YOUR ASSIGNMENT: Please restate the entries verbatim. The copy should hold no pictures.

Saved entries
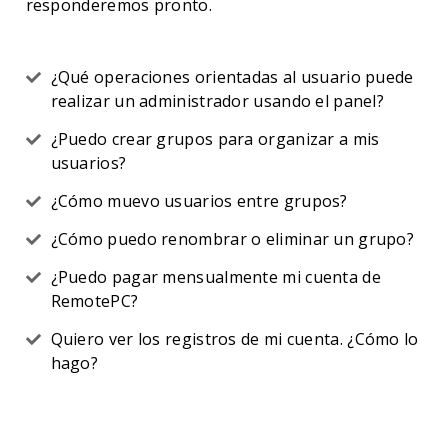
responderemos pronto.
¿Qué operaciones orientadas al usuario puede
realizar un administrador usando el panel?
¿Puedo crear grupos para organizar a mis
usuarios?
¿Cómo muevo usuarios entre grupos?
¿Cómo puedo renombrar o eliminar un grupo?
¿Puedo pagar mensualmente mi cuenta de
RemotePC?
Quiero ver los registros de mi cuenta. ¿Cómo lo
hago?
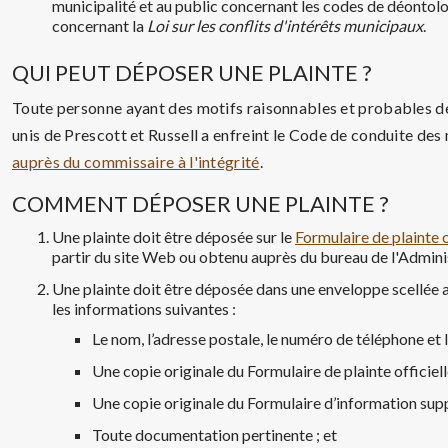
municipalité et au public concernant les codes de déontol
concernant la
Loi sur les conflits d'intérêts municipaux
.
QUI PEUT DÉPOSER UNE PLAINTE ?
Toute personne ayant des motifs raisonnables et probables 
unis de Prescott et Russell a enfreint le Code de conduite d
auprès du commissaire à l'intégrité
.
COMMENT DÉPOSER UNE PLAINTE ?
Une plainte doit être déposée sur le
Formulaire de plainte o
partir du site Web ou obtenu auprès du bureau de l'Admini
Une plainte doit être déposée dans une enveloppe scellée av
les informations suivantes :
Le nom, l’adresse postale, le numéro de téléphone et l
Une copie originale du Formulaire de plainte officiell
Une copie originale du Formulaire d’information supp
Toute documentation pertinente ; et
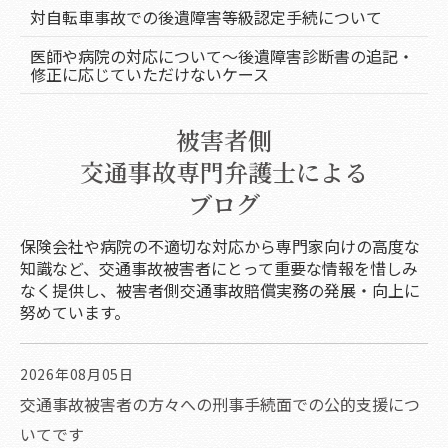
対自転車事故での後遺障害等級認定手続について
医師や病院の対応について～後遺障害診断書の追記・
修正に応じていただけないケース
被害者側
交通事故専門弁護士による
ブログ
保険会社や病院の不適切な対応から専門家向けの高度な
知識など、交通事故被害者にとって重要な情報を惜しみ
なく提供し、被害者側交通事故賠償実務の発展・向上に
努めています。
2026年08月05日
交通事故被害者の方々への刑事手続面での公的支援につ
いてです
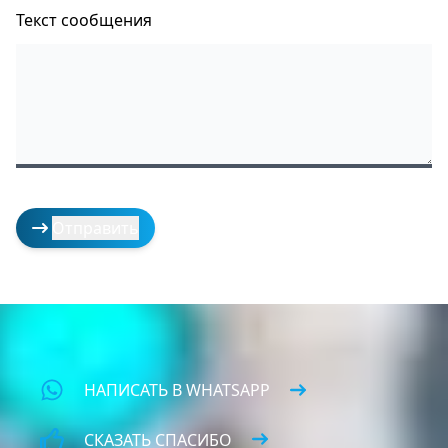
Текст сообщения
НАПИСАТЬ В WHATSAPP
СКАЗАТЬ СПАСИБО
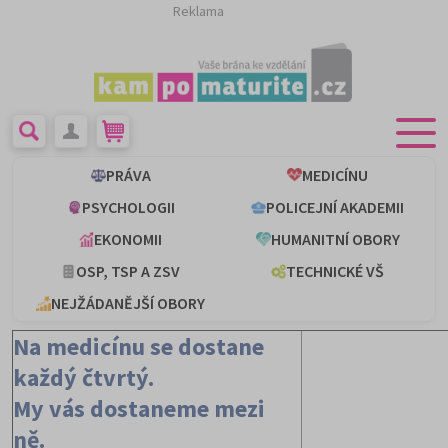
Reklama
PRÁVA
MEDICÍNU
PSYCHOLOGII
POLICEJNÍ AKADEMII
EKONOMII
HUMANITNÍ OBORY
OSP, TSP A ZSV
TECHNICKÉ VŠ
NEJŽÁDANĚJŠÍ OBORY
Na medicínu se dostane
každý čtvrtý.
My vás dostaneme mezi
ně.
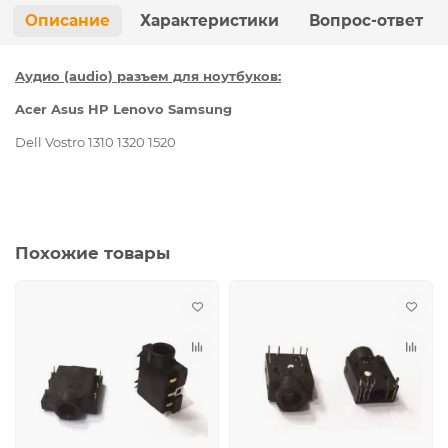
Описание
Характеристики
Вопрос-ответ
Аудио (audio) разъем для ноутбуков:
Acer Asus HP Lenovo Samsung
Dell Vostro 1310 1320 1520
Похожие товары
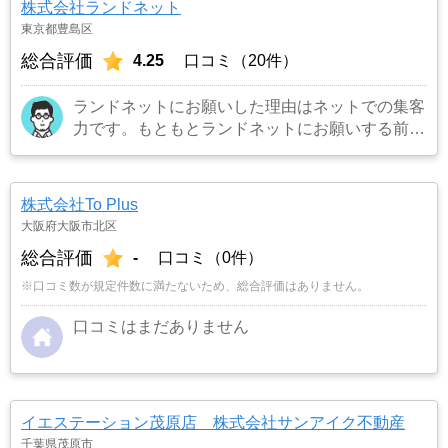
株式会社ランドネット
東京都豊島区
総合評価
4.25
口コミ（20件）
ランドネットにお願いした理由はネットでの集客
力です。もともとランドネットにお願いする前は
地元の不動産屋に売却依頼を出していました。し
かし築年数がかなり経過していること、また駐車
場がないことで地元の不動産屋では取り扱っても
株式会社To Plus
らえませんでした。そこでそれまでに取引があ
大阪府大阪市北区
り、全国対応しているランドネットにお願いしま
総合評価
-
口コミ（0件）
した。
…もっと見る
※口コミ数が規定件数に満たないため、総合評価はありません。
口コミはまだありません
イエステーション茂原店 株式会社サンアイク不動産
千葉県茂原市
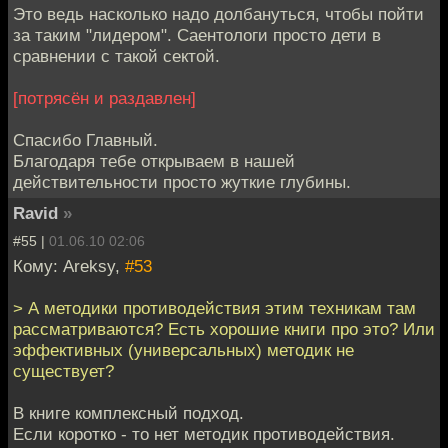
Это ведь насколько надо долбануться, чтобы пойти
за таким "лидером". Саентологи просто дети в
сравнении с такой сектой.
[потрясён и раздавлен]
Спасибо Главный.
Благодаря тебе открываем в нашей
действительности просто жуткие глубины.
Ravid
»
#55 |
01.06.10 02:06
Кому: Areksy,
#53
> А методики противодействия этим техникам там
рассматриваются? Есть хорошие книги про это? Или
эффективных (универсальных) методик не
существует?
В книге комплексный подход.
Если коротко - то нет методик противодействия.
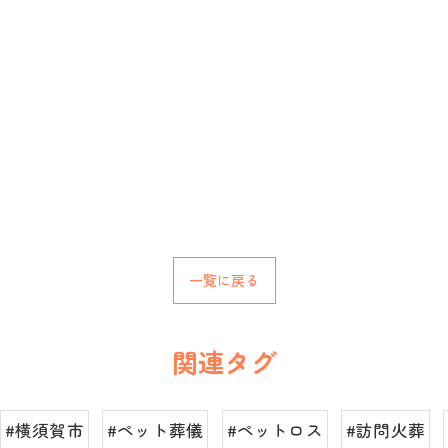
一覧に戻る
関連タグ
#横須賀市
#ペット葬儀
#ペットロス
#訪問火葬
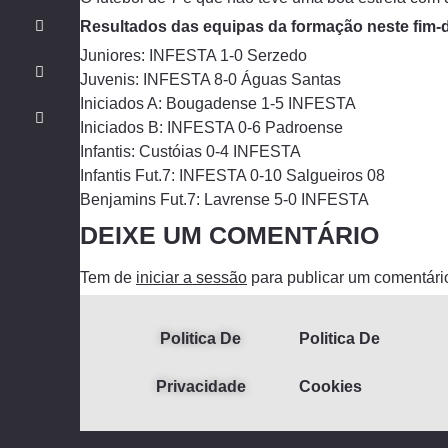
Resultados das equipas da formação neste fim
Juniores: INFESTA 1-0 Serzedo
Juvenis: INFESTA 8-0 Águas Santas
Iniciados A: Bougadense 1-5 INFESTA
Iniciados B: INFESTA 0-6 Padroense
Infantis: Custóias 0-4 INFESTA
Infantis Fut.7: INFESTA 0-10 Salgueiros 08
Benjamins Fut.7: Lavrense 5-0 INFESTA
DEIXE UM COMENTÁRIO
Tem de
iniciar a sessão
para publicar um comentári
Politica De
Politica De
Privacidade
Cookies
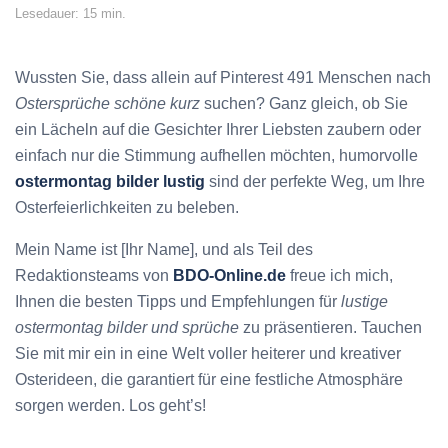
Lesedauer: 15 min.
Wussten Sie, dass allein auf Pinterest 491 Menschen nach
Ostersprüche schöne kurz
suchen? Ganz gleich, ob Sie
ein Lächeln auf die Gesichter Ihrer Liebsten zaubern oder
einfach nur die Stimmung aufhellen möchten, humorvolle
ostermontag bilder lustig
sind der perfekte Weg, um Ihre
Osterfeierlichkeiten zu beleben.
Mein Name ist [Ihr Name], und als Teil des
Redaktionsteams von
BDO-Online.de
freue ich mich,
Ihnen die besten Tipps und Empfehlungen für
lustige
ostermontag bilder und sprüche
zu präsentieren. Tauchen
Sie mit mir ein in eine Welt voller heiterer und kreativer
Osterideen, die garantiert für eine festliche Atmosphäre
sorgen werden. Los geht’s!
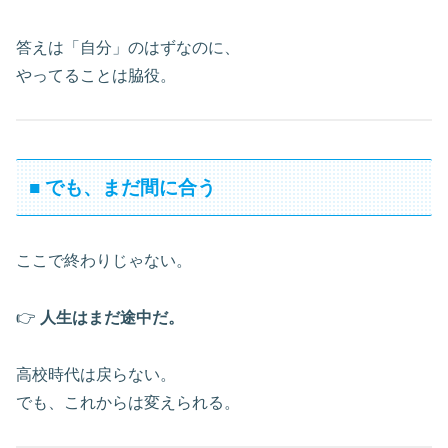
答えは「自分」のはずなのに、
やってることは脇役。
■ でも、まだ間に合う
ここで終わりじゃない。
👉
人生はまだ途中だ。
高校時代は戻らない。
でも、これからは変えられる。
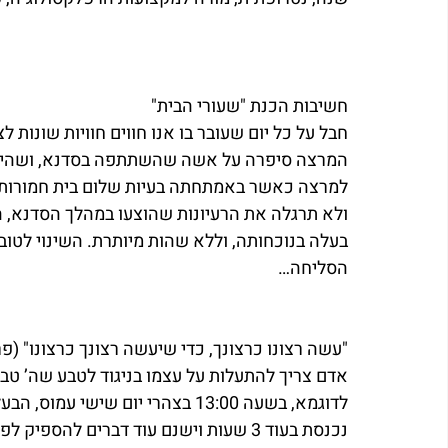
חשיבות הכנת "שעורי הבית"
חבל על כל יום שעובר בו אנו חווים חוויות שונות
למרצה כאשר באמתחתה בעיות שלום בית חמורות י
ולא תרגלה את הרעיונות שהוצעו במהלך הסדנא, 
בעלה בנוכחותה, וללא שהות מיותרת. השינוי לטובה
הסליחה…
"עשה רצונו כרצונך, כדי שיעשה רצונך כרצונו" (פ
אדם צריך להתעלות על עצמו בניגוד לטבע שה’ טבע
לדוגמא, בשעה 13:00 בצהרי יום ש
נכנסת בעוד 3 שעות וישנם עוד דברים להס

RESPONSE:
responderemos pronto.
¿Qué operaciones orientadas al usuario puede
realizar un administrador usando el panel?
¿Puedo crear grupos para organizar a mis
usuarios?
¿Cómo muevo usuarios entre grupos?
¿Cómo puedo renombrar o eliminar un grupo?
¿Puedo pagar mensualmente mi cuenta de
RemotePC?
Quiero ver los registros de mi cuenta. ¿Cómo lo
hago?
municipalité et au public concernant les codes de déontol
concernant la
Loi sur les conflits d'intérêts municipaux
.
QUI PEUT DÉPOSER UNE PLAINTE ?
Toute personne ayant des motifs raisonnables et probables 
unis de Prescott et Russell a enfreint le Code de conduite d
auprès du commissaire à l'intégrité
.
COMMENT DÉPOSER UNE PLAINTE ?
Une plainte doit être déposée sur le
Formulaire de plainte o
partir du site Web ou obtenu auprès du bureau de l'Admini
Une plainte doit être déposée dans une enveloppe scellée av
les informations suivantes :
Le nom, l’adresse postale, le numéro de téléphone et l
Une copie originale du Formulaire de plainte officiell
Une copie originale du Formulaire d’information supp
Toute documentation pertinente ; et
対自転車事故での後遺障害等級認定手続について
医師や病院の対応について～後遺障害診断書の追記・
修正に応じていただけないケース
被害者側
交通事故専門弁護士による
ブログ
保険会社や病院の不適切な対応から専門家向けの高度な
知識など、交通事故被害者にとって重要な情報を惜しみ
なく提供し、被害者側交通事故賠償実務の発展・向上に
努めています。
2026年08月05日
交通事故被害者の方々への刑事手続面での公的支援につ
いてです
Текст сообщения
НАПИСАТЬ В WHATSAPP
СКАЗАТЬ СПАСИБО
Reklama
PRÁVA
MEDICÍNU
PSYCHOLOGII
POLICEJNÍ AKADEMII
EKONOMII
HUMANITNÍ OBORY
OSP, TSP A ZSV
TECHNICKÉ VŠ
NEJŽÁDANĚJŠÍ OBORY
Na medicínu se dostane
každý čtvrtý.
My vás dostaneme mezi
ně.
Описание
Характеристики
Вопрос-ответ
Аудио (audio) разъем для ноутбуков:
Acer Asus HP Lenovo Samsung
Dell Vostro 1310 1320 1520
Похожие товары
株式会社ランドネット
東京都豊島区
総合評価
4.25
口コミ（20件）
ランドネットにお願いした理由はネットでの集客
力です。もともとランドネットにお願いする前は
地元の不動産屋に売却依頼を出していました。し
かし築年数がかなり経過していること、また駐車
場がないことで地元の不動産屋では取り扱っても
株式会社To Plus
らえませんでした。そこでそれまでに取引があ
大阪府大阪市北区
り、全国対応しているランドネットにお願いしま
総合評価
-
口コミ（0件）
した。
…もっと見る
※口コミ数が規定件数に満たないため、総合評価はありません。
口コミはまだありません
イエステーション茂原店 株式会社サンアイク不動産
千葉県茂原市
Это ведь насколько надо долбануться, чтобы пойти
за таким "лидером". Саентологи просто дети в
сравнении с такой сектой.
[потрясён и раздавлен]
Спасибо Главный.
Благодаря тебе открываем в нашей
действительности просто жуткие глубины.
Ravid
»
#55 |
01.06.10 02:06
Кому: Areksy,
#53
> А методики противодействия этим техникам там
рассматриваются? Есть хорошие книги про это? Или
эффективных (универсальных) методик не
существует?
В книге комплексный подход.
Если коротко - то нет методик противодействия.
一覧に戻る
関連タグ
#横須賀市
#ペット葬儀
#ペットロス
#訪問火葬
Resultados das equipas da formação neste fim
Juniores: INFESTA 1-0 Serzedo
Juvenis: INFESTA 8-0 Águas Santas
Iniciados A: Bougadense 1-5 INFESTA
Iniciados B: INFESTA 0-6 Padroense
Infantis: Custóias 0-4 INFESTA
Infantis Fut.7: INFESTA 0-10 Salgueiros 08
Benjamins Fut.7: Lavrense 5-0 INFESTA
DEIXE UM COMENTÁRIO
Tem de
iniciar a sessão
para publicar um comentári
Politica De
Politica De
Privacidade
Cookies
Lesedauer: 15 min.
Wussten Sie, dass allein auf Pinterest 491 Menschen nach
Ostersprüche schöne kurz
suchen? Ganz gleich, ob Sie
ein Lächeln auf die Gesichter Ihrer Liebsten zaubern oder
einfach nur die Stimmung aufhellen möchten, humorvolle
ostermontag bilder lustig
sind der perfekte Weg, um Ihre
Osterfeierlichkeiten zu beleben.
Mein Name ist [Ihr Name], und als Teil des
Redaktionsteams von
BDO-Online.de
freue ich mich,
Ihnen die besten Tipps und Empfehlungen für
lustige
ostermontag bilder und sprüche
zu präsentieren. Tauchen
Sie mit mir ein in eine Welt voller heiterer und kreativer
Osterideen, die garantiert für eine festliche Atmosphäre
sorgen werden. Los geht’s!
答えは「自分」のはずなのに、
やってることは脇役。
■ でも、まだ間に合う
ここで終わりじゃない。
👉
人生はまだ途中だ。
高校時代は戻らない。
でも、これからは変えられる。
חשיבות הכנת "שעורי הבית"
חבל על כל יום שעובר בו אנו חווים חוויות שונות
למרצה כאשר באמתחתה בעיות שלום בית חמורות י
ולא תרגלה את הרעיונות שהוצעו במהלך הסדנא, 
בעלה בנוכחותה, וללא שהות מיותרת. השינוי לטובה
הסליחה…
"עשה רצונו כרצונך, כדי שיעשה רצונך כרצונו" (פ
אדם צריך להתעלות על עצמו בניגוד לטבע שה’ טבע
לדוגמא, בשעה 13:00 בצהרי יום ש
נכנסת בעוד 3 שעות וישנם עוד דברים להס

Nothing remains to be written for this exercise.